## WHAT THE TASK ASKS:
The answer is a number and nothing else: the count of lines in these entries containing the word "exports".

## TASK DATA:
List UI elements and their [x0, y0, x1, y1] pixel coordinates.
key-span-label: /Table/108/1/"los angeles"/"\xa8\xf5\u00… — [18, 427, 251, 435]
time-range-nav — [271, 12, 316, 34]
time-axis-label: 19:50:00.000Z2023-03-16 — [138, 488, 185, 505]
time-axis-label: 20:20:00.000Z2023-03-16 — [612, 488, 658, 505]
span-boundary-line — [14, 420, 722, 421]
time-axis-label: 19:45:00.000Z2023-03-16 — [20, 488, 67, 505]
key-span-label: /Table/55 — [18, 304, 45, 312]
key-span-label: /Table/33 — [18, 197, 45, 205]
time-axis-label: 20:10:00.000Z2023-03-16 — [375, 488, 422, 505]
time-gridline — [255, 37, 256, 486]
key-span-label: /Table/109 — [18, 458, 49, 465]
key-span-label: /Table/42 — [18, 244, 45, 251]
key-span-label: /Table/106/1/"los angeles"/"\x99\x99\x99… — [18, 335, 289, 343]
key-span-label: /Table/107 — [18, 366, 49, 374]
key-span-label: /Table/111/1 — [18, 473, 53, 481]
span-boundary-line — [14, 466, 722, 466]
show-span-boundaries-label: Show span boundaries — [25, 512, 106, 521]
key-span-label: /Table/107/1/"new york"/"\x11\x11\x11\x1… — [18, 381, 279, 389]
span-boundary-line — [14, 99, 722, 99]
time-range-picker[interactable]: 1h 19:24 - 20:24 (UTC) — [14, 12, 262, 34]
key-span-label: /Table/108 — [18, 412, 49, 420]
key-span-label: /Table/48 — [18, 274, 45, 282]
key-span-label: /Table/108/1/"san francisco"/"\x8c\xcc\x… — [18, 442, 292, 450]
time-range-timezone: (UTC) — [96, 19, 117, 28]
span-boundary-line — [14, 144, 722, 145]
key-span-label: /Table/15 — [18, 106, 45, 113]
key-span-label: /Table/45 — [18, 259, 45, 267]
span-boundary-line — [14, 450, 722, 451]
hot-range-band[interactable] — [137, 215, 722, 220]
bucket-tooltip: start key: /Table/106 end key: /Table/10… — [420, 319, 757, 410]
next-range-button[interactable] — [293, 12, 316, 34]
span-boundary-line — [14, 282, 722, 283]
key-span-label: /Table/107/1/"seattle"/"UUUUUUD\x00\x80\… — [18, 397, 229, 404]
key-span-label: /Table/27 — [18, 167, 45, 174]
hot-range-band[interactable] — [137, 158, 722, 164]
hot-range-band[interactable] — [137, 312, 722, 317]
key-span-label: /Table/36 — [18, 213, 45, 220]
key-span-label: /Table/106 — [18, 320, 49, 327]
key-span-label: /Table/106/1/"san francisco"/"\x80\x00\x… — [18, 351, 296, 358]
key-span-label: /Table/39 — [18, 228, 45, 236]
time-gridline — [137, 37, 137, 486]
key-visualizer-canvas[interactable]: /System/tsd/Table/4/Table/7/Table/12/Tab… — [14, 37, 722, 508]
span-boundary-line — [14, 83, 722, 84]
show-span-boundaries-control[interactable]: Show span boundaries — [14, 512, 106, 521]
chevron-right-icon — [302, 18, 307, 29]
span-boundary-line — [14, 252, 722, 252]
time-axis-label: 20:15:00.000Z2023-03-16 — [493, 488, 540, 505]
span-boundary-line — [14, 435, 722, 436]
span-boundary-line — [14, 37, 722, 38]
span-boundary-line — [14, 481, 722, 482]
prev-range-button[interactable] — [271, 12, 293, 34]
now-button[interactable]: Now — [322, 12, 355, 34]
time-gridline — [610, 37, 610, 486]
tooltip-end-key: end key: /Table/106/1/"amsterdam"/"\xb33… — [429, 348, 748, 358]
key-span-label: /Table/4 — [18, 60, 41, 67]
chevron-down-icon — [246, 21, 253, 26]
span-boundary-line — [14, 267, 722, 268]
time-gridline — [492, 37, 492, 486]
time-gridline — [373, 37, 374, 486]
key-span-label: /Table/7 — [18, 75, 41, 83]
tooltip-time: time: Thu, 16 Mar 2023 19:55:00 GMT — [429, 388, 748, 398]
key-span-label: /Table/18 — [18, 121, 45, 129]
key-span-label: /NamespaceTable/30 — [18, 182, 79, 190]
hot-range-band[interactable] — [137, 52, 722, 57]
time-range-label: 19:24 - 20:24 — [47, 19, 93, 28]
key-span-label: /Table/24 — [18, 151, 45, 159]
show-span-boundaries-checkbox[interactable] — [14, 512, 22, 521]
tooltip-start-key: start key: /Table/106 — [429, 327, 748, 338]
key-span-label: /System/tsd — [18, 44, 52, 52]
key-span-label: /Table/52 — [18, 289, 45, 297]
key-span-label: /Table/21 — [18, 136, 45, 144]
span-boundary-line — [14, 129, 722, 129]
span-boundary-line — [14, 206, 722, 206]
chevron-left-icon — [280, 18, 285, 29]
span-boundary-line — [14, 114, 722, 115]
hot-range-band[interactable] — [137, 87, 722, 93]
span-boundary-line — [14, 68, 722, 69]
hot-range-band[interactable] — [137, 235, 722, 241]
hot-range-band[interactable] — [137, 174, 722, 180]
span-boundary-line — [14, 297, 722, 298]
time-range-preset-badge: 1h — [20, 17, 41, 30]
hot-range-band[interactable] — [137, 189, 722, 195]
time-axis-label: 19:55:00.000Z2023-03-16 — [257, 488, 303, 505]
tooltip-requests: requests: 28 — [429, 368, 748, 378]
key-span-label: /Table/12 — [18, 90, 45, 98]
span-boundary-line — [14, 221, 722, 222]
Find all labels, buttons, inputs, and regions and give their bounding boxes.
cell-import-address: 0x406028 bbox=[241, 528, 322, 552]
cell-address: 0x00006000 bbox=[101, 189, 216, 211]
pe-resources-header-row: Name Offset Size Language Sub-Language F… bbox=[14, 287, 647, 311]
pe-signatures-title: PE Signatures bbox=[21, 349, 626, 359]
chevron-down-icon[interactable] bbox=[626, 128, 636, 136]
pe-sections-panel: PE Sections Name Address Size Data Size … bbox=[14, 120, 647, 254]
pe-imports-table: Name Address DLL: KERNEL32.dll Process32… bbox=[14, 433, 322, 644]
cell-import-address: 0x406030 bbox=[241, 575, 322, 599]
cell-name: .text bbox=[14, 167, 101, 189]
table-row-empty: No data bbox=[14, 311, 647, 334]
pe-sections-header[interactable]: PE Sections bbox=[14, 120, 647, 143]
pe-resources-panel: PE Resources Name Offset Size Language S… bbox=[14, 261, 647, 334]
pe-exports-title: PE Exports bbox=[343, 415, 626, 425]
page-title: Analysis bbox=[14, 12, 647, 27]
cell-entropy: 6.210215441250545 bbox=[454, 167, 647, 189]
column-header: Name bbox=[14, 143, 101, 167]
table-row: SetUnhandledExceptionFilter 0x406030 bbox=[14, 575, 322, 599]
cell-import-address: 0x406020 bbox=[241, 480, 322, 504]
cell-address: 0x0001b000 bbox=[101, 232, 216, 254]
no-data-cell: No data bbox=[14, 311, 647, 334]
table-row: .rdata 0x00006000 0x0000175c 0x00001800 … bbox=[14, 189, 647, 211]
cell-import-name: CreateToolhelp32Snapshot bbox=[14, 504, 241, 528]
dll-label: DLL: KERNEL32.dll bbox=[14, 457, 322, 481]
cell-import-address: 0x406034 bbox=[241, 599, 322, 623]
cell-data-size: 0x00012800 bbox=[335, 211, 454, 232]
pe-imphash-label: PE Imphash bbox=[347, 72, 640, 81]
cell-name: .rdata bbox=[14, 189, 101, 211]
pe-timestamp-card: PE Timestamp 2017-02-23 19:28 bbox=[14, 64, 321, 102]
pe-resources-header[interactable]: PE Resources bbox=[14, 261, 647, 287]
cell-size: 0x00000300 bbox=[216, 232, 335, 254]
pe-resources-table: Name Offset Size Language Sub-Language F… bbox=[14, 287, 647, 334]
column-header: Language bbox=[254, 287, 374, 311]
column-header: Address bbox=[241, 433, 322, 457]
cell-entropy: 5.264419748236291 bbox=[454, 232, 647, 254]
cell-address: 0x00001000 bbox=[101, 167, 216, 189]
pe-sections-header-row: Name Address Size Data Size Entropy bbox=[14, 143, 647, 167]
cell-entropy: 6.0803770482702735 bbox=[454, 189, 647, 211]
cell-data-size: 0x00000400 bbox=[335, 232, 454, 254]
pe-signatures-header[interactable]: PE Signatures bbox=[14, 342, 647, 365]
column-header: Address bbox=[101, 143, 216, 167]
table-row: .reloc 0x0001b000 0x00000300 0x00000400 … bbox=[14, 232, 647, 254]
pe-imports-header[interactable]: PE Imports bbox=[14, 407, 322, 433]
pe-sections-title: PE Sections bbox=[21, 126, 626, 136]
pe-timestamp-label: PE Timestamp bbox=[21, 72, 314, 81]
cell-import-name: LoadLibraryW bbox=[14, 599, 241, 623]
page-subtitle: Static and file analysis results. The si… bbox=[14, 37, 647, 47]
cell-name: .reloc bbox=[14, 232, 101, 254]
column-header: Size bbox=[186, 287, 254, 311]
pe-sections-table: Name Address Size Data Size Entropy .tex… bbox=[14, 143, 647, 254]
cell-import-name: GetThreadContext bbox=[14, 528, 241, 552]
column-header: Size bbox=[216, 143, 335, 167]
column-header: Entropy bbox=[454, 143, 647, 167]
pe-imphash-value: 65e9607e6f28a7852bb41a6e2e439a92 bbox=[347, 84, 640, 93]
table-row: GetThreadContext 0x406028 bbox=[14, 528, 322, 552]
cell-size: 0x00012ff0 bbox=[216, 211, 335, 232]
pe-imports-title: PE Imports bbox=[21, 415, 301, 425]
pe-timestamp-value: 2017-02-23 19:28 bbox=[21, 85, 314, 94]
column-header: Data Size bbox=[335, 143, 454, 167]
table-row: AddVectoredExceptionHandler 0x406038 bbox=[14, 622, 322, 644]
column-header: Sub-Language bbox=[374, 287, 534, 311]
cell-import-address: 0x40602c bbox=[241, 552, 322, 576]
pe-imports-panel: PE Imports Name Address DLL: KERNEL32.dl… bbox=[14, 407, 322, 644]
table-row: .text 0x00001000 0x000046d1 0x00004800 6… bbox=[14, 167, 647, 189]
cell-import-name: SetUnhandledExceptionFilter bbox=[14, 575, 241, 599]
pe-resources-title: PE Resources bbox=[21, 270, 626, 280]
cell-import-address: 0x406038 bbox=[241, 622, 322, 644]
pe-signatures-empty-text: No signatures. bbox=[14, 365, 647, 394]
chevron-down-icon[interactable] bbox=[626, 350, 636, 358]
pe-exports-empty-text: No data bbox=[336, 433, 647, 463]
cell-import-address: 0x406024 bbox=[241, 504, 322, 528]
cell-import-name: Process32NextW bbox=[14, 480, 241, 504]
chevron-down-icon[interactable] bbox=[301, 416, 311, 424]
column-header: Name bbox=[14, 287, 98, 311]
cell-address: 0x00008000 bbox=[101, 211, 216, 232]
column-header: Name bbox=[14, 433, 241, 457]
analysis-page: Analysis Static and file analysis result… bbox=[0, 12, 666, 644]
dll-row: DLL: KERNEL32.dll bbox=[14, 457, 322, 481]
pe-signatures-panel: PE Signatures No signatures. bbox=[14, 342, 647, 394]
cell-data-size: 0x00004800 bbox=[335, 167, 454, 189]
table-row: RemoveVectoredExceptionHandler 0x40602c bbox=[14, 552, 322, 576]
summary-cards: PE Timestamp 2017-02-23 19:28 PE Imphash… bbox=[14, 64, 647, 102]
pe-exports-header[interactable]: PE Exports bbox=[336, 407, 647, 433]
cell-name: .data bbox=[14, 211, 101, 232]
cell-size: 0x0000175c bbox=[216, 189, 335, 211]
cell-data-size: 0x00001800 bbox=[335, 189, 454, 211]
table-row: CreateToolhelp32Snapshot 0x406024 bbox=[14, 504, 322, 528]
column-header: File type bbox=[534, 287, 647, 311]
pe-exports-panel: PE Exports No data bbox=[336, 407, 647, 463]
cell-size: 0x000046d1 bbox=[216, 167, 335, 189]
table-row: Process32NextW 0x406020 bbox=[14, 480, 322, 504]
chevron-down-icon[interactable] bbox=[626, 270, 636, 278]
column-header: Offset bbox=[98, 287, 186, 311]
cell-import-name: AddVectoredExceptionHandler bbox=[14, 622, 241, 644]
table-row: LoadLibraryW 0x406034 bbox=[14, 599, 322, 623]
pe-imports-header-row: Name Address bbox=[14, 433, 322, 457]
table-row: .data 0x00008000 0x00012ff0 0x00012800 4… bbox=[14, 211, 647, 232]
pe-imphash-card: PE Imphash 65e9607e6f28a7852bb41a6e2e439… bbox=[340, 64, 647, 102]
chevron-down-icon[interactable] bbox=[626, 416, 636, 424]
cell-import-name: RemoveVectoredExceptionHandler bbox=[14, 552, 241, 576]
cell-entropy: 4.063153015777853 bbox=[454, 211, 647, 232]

## ANSWER SECTION:
4